Stanford boffins invent 4D camera to improve robotic vision and augmented and virtual reality specs

A team of researchers at Stanford have designed a 4D camera which could improve vision for applications in robotics and virtual and augmented reality technologies. 

The new vision technique could also be used in autonomous vehicles, add the researchers – Donald Dansereau, a postdoctoral fellow in electrical engineering, and Gordon Wetzstein, assistant professor of electrical engineering, and others.

The new camera Stanford has developed is a proof-of-concept and the university plans to start building a smaller prototype suitable for commercialisation in the coming months. 

The technique builds on discoveries made 20 years ago, according to the Stanford news website, and uses is technically a light field camera.

Basically, it gathers much more information from one single image than do conventional cameras, as Stanford explains.

Currently, robots and other machines with vision need to capture images from different perspectives to understand their environment.

But the Stanford 4D camera uses more powerful software to simulate the different perspectives from one picture from one angle.

stanford dansereau
Post-doctoral scholar Donald Dansereau holds a spherical lens like the one which is at the heart of the panoramic light field camera, capturing rich light field information over a wide field of view.

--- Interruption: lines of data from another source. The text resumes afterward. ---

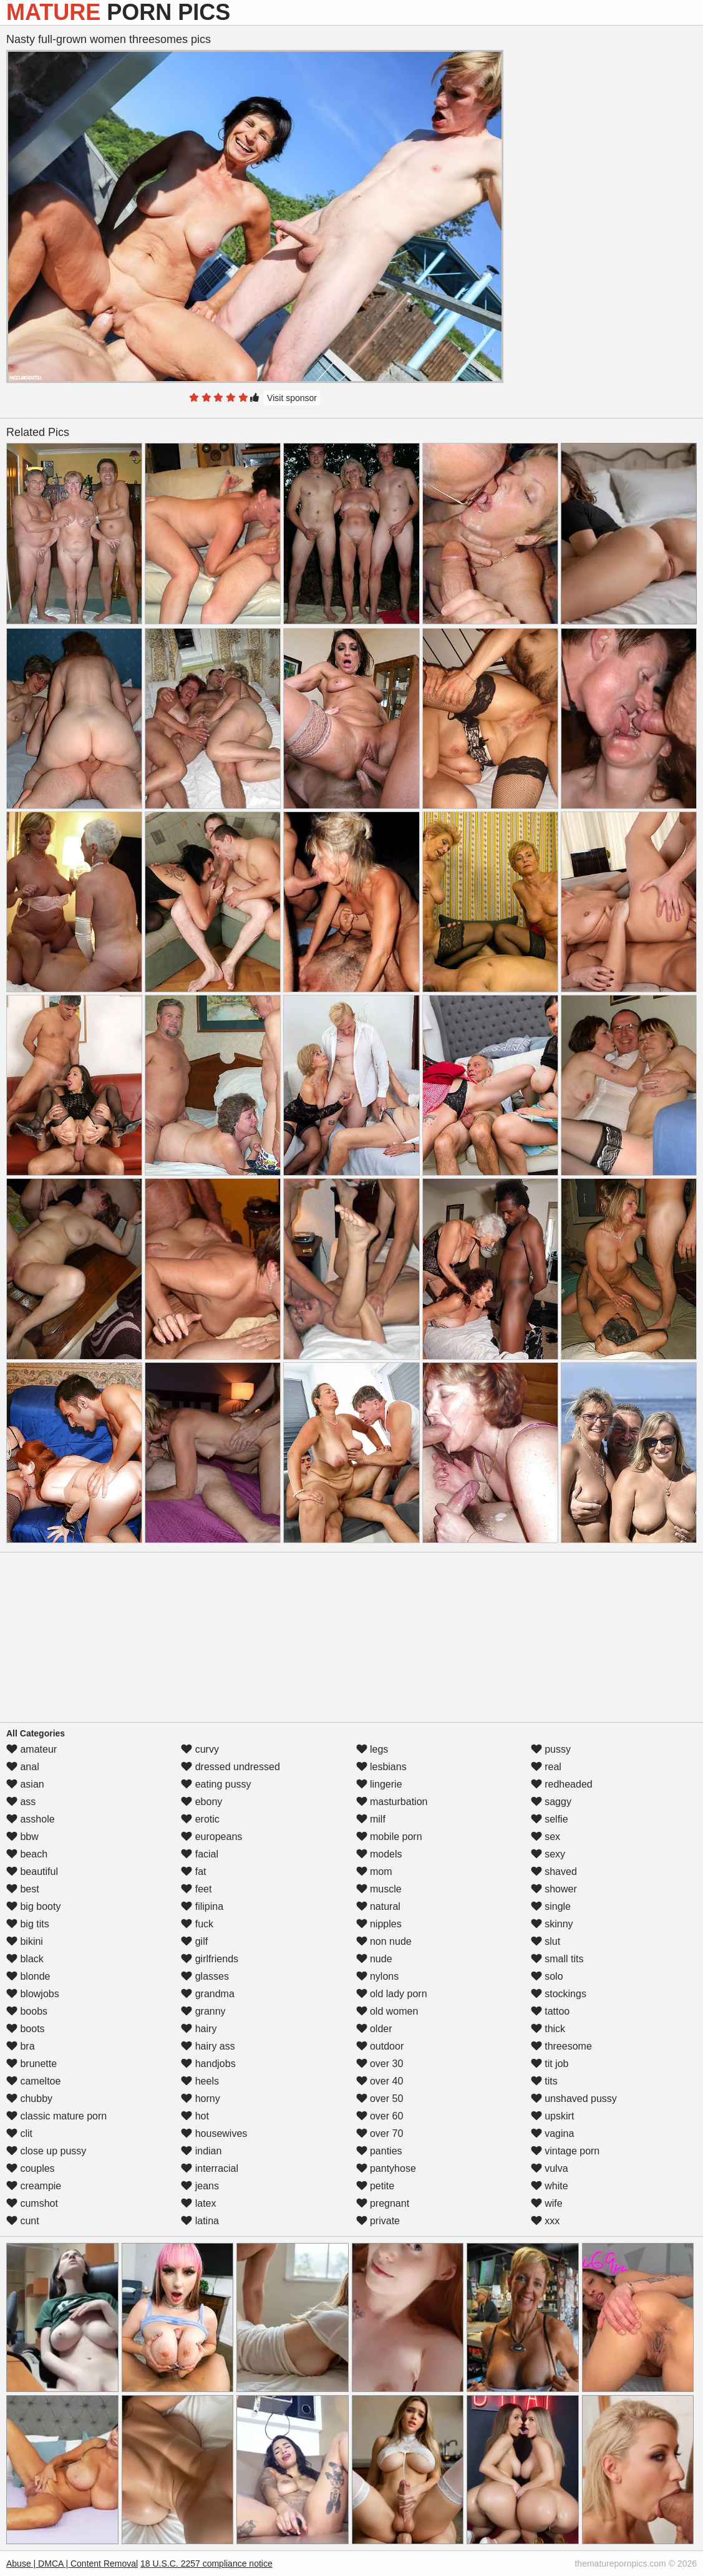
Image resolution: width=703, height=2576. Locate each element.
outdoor (380, 2046)
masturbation (392, 1801)
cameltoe (33, 2081)
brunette (31, 2063)
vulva (549, 2168)
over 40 (380, 2081)
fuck (197, 1924)
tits (544, 2081)
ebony (201, 1801)
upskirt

Picture credit: LA Cicero

Dansereau says: “It’s at the core of our field of computational photography. It’s a convergence of algorithms and optics that’s facilitating unprecedented imaging systems.”

Perhaps a simpler way of putting it is that the camera measures the amount of light and where that light is. So, the objects in the picture reflecting the most light are more likely to be nearer to the lens, and so on.

This is different from what is often called a two-dimensional photograph, where all of the light is flattened onto a single plane or level.

As Dansereau suggests, looking through a light field camera is like looking through a window of a room.

Dansereau says: “A 2D photo is like a peephole because you can’t move your head around to gain more information about depth, translucency or light scattering.

“Looking through a window, you can move and, as a result, identify features like shape, transparency and shininess.”

The camera’s applications are many and varied, but perhaps the fields that will be most advanced through its use include robotics, autonomous vehicles and augmented and virtual reality, as well as wearables.

Wetzstein says: “It could enable various types of artificially intelligent technology to understand how far away objects are, whether they’re moving and what they’ve made of.

“This system could be helpful in any situation where you have limited space and you want the computer to understand the entire world around it.”